Usability and efficiency
- All new staff and contractors managed in SuccessFactors are automatically provisioned with an initial set of
access rights without having to issue requests, thereby reducing service desk calls. - Service providers managed through self-service by line-of-business managers via SailPoint.
- The integration with new cloud and on-premises services is now streamlined and takes hours, not days.
- With centralized login and seamless single sign-on from corporate computers, all staff gains consistent and easy
access to applications.
Security
- The centralized and comprehensive view of user activity enables the swift detection of application and data
breaches. - When staff or other users leave Beach Energy, they are now automatically deprovisioned on their set end date. This
reduces risk, improves audit outcomes, and even reduces licensing costs.

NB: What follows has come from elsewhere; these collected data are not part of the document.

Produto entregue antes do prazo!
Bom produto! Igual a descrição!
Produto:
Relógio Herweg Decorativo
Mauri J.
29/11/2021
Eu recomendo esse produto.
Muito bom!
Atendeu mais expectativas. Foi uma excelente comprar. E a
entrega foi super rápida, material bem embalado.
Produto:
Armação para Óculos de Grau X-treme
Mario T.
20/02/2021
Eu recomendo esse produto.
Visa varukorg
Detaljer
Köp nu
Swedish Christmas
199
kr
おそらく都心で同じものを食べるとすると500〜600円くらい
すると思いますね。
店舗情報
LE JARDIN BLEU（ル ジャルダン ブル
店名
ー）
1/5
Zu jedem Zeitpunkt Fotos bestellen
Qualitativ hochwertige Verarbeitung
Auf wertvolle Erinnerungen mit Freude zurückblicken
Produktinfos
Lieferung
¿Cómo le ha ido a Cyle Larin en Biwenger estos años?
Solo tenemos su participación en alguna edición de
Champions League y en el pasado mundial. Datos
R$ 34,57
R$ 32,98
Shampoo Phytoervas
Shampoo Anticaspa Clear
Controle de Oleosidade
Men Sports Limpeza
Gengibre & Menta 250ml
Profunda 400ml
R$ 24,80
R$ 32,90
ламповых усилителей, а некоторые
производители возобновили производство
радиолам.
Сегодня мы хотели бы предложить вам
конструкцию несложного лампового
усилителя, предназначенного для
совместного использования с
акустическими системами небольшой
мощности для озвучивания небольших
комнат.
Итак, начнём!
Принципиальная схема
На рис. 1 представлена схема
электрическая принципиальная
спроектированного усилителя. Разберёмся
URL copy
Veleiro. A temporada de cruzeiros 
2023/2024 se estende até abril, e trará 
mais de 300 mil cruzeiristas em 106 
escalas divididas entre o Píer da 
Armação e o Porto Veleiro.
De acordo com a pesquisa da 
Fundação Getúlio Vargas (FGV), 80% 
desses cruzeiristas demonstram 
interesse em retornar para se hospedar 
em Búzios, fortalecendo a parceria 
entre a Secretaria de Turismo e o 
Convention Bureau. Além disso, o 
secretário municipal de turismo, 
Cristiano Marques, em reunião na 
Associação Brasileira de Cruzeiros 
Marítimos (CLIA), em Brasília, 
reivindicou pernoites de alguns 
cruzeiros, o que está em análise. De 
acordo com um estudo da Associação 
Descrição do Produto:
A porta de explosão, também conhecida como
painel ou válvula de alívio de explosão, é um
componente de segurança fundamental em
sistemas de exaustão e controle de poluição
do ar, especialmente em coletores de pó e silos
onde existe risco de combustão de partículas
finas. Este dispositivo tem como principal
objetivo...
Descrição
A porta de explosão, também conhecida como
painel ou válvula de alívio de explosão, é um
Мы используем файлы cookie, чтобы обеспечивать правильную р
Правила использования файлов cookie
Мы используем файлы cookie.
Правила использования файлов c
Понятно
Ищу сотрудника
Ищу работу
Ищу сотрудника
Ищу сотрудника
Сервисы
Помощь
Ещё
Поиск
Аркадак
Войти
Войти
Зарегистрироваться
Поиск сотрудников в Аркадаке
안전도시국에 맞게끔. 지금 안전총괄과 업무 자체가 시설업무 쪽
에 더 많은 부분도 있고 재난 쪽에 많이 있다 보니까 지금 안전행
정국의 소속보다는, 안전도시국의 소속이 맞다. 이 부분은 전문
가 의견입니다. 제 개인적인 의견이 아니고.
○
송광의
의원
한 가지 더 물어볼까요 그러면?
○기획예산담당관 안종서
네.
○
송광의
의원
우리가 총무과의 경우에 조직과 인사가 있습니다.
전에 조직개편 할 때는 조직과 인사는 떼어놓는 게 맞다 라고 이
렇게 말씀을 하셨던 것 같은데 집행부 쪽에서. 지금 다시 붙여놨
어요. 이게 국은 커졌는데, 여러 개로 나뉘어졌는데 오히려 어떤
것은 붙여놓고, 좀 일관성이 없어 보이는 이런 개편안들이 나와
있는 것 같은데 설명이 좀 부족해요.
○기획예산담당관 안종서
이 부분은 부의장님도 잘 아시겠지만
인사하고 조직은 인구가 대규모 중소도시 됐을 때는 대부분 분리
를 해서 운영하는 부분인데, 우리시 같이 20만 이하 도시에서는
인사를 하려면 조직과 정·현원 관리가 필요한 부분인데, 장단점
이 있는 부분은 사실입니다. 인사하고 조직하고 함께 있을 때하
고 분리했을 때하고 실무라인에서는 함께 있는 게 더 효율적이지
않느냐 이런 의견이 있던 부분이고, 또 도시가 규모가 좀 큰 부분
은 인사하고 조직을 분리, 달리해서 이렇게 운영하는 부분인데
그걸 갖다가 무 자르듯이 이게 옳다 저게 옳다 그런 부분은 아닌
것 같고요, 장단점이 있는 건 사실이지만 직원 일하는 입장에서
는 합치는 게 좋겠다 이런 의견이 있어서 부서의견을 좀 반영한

Moving forward, Beach Energy’s vision for identity security is to continue building on its accomplishments with SailPoint. “We will focus on continuing to be kind to the user. We want to make it as easy and as seamless as possible to access our systems and services,” explains Finnis. In the end, Finnis explains, that means when someone commences in a particular role, they are onboarded quickly, and SailPoint enables them to meet their regulatory compliance and security requirements.
“Our vision is to keep doing what we’re doing, keep deriving value from the solutions that we’ve invested in, such as SailPoint,” he says. “The identity security program has accelerated because of our investment in SailPoint. What SailPoint has enabled us to do very rapidly is to put the power into our manager’s hands to manage IT access accurately and rapidly themselves,” Finnis says.